1.2. KEPHIS & other NPPO’S

a)      The introduction of e-certification at KEPHIS will greatly enhance the capacity of phytosanitary inspectors by freeing a significant amount of time spend on issuing paper certificates to concentrate more on actual inspections.

b)      Other benefits include

  1. i.            Electronic exchange of Phytosanitary certificates   between NPPOs
  2. ii.            More secure and hence safeguard against fraud
  3. iii.            Increased efficiency and service delivery
  4. iv.            Better utilization and planning of NPPO resources

1.3. Governments/Other Government Agencies (OGA)

Re-use of information, e.g. also for Customs

  1. 2. Implementation

The implementation of Client in Kenya started in the last quarter (September) of 2009 and has gone through various phases. The project is expected to end in 2010 when all the projected phases have been realised. During this project period, KEPHIS seeks to collaborate with the private sector organisations dealing with horticultural exports to introduce an electronic system through smatter and enhanced communication.

FFP signs an MOU with KFC

The fair flowers fair a plant (FFP) has signed a memorandum of understanding with Kenya Flower Council (KFC) whereby all KFC members who are silver certified are eligible for FFP registration. The Memorandum was signed by KFC Chairman Hon. Erastus Mureithi, Chief Executive Officer Jane Ngige (Mrs), the president of FFP Mr. Sjef Langeveld and Operation Manager Ms. Regina Dinkla at Norfolk Hotel.

Participation costs per year for KFC members

  • Producers        <2ha    €50

2-5ha   €100

>5ha    €200

  • Traders (exporters/wholesalers)        €250
  • Points of sale                                       €50 (includes costs of FFP labels & p.o.s material)
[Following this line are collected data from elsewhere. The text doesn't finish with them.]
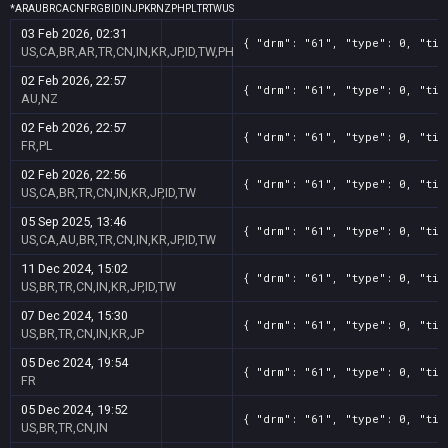
*
AR
AU
BR
CA
CN
FR
GB
ID
IN
JP
KR
NZ
PH
PL
TR
TW
US
03 Feb 2026, 02:31
{ "drm": "61", "type": 0, "tit
US,CA,BR,AR,TR,CN,IN,KR,JP,ID,TW,PH
02 Feb 2026, 22:57
{ "drm": "61", "type": 0, "tit
AU,NZ
02 Feb 2026, 22:57
{ "drm": "61", "type": 0, "tit
FR,PL
02 Feb 2026, 22:56
{ "drm": "61", "type": 0, "tit
US,CA,BR,TR,CN,IN,KR,JP,ID,TW
05 Sep 2025, 13:46
{ "drm": "61", "type": 0, "tit
US,CA,AU,BR,TR,CN,IN,KR,JP,ID,TW
11 Dec 2024, 15:02
{ "drm": "61", "type": 0, "tit
US,BR,TR,CN,IN,KR,JP,ID,TW
07 Dec 2024, 15:30
{ "drm": "61", "type": 0, "tit
US,BR,TR,CN,IN,KR,JP
05 Dec 2024, 19:54
{ "drm": "61", "type": 0, "tit
FR
05 Dec 2024, 19:52
{ "drm": "61", "type": 0, "tit
US,BR,TR,CN,IN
FFP were in Kenya for their first Board meetings in Africa scheduled for August 2010. This included a joint stakeholder meeting on 23rd and 24th August 2010 at Brackenhurst Hotel Limuru where they deliberated on different issues on FFP.  On 25th August they held a forum with flower growers. The aim of the forum was to educate them on the benefits of being members of FFP.

FFP is an international consumer label for flowers and plants that has been produced in a social and an environmental responsible way. Part of FFP is in fact a tracing systems that guarantees the origin and cultivation methods of the products.  They have 170 producers, 195 traders (exporters/wholesalers) and 4000 shops (florist/supermarket outlets).

During the presentation, Ms. Dinkla informed the growers that the FFP consumer label would help to stimulate sales since it’s a guarantee to consumers that the products purchased have been produced with respect for nature and people. This would thus act as a marketing tool for their products in the market.

She emphasized that FFP was not a certification organization and therefore audits in the farms are done by other benchmarked certification bodies like KFC. The basic requirement for growers to use the FFP label is to: cultivate their flowers sustainably and to be environmentally and socially certified.